*** Source records
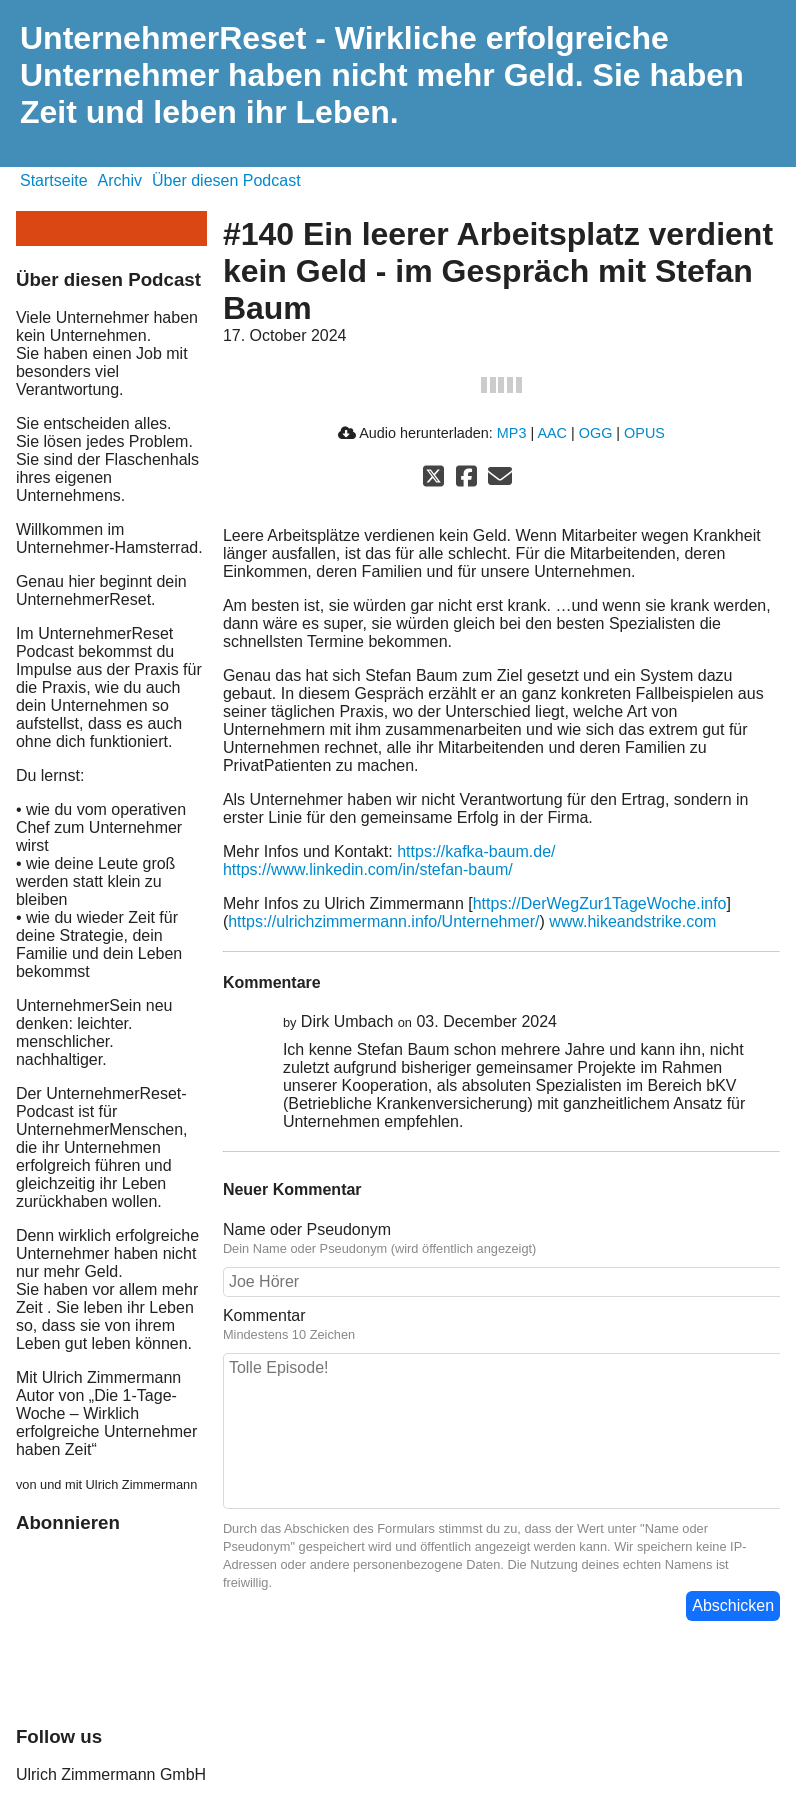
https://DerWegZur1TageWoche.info (600, 903)
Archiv (120, 180)
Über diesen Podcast (226, 180)
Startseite (54, 180)
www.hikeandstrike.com (632, 921)
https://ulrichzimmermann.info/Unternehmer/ (383, 921)
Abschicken (733, 1605)
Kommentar (264, 1315)
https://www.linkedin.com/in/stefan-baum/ (368, 869)
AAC (552, 433)
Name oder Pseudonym (307, 1229)
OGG (596, 433)
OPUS (644, 433)
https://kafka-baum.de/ (476, 851)
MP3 (512, 433)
******
Please reproduce the records above exactly, leaving out every picture.

» **Output of the task**:
https://DerWegZur1TageWoche.info (600, 903)
Archiv (120, 180)
Über diesen Podcast (226, 180)
Startseite (54, 180)
www.hikeandstrike.com (632, 921)
https://ulrichzimmermann.info/Unternehmer/ (383, 921)
Abschicken (733, 1605)
Kommentar (264, 1315)
https://www.linkedin.com/in/stefan-baum/ (368, 869)
AAC (552, 433)
Name oder Pseudonym (307, 1229)
OGG (596, 433)
OPUS (644, 433)
https://kafka-baum.de/ (476, 851)
MP3 (512, 433)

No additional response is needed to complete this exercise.